I ran into some issues trying to regain Root after an upgrade from 5.5.886 to 5.5.893.
I was using this:
http://rootzwiki.com...r-893-ota-oops/
I think I got updated completely/correctly, but I am without Root.

My current problem is that my phone boots into fastboot every time (and says "Flash Failure")
I can boot by going to the "Boot Mode Selection Menu", and choosing "normal powerup"

I've tried RSD, and it always fails on step 1/15 with
I've tried the R3l3AS3DRoot tool, and it also fails.

Is there anything I can do to fix fastboot?

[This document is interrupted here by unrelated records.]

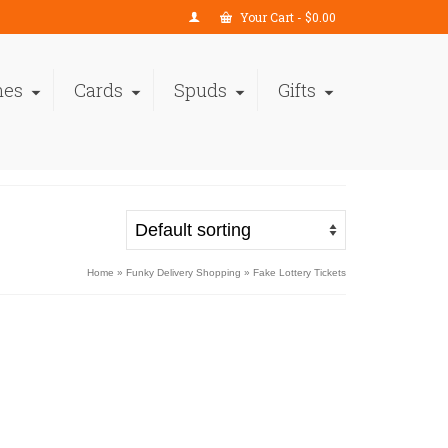
Your Cart
-
$
0.00
nes
Cards
Spuds
Gifts
Home
»
Funky Delivery Shopping
»
Fake Lottery Tickets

I did take a nandroid backup before I started anything, but I expect it will do me no good since I don't have root or a custom recovery.

System Version
5.5.893.XT875.Verizon.en.US

Baseband Version
CDMA_N_03.1C.57R ltedc_u_05.15.01

Webtop version
WT-1.3.0-108_DBN-21

Kernel version
2.6.35.7-g68606e6
[email protected] #1

Build number
5.5.1_84_DBN-62


----------



## elliott35 (Jul 17, 2011)

Try regaining root? then reflash ? maybe...


----------



## goliatham (Dec 15, 2011)

Thanks for the suggestion.

I may have posted too soon. I eventually searched on "flash failure" and came on a thread where others had success using this:
http://rootzwiki.com/topic/5484-r3l3as3droot-and-43v3r-root-for-the-bionic-v21/
It did basically what I thought I needed (restore to 886, root, forever root), but it must do things a bit different than RSD.

Worked perfectly for me. I'm on 893, rooted (backed up) and currently running titanium to restore my apps/settings from 886.


----------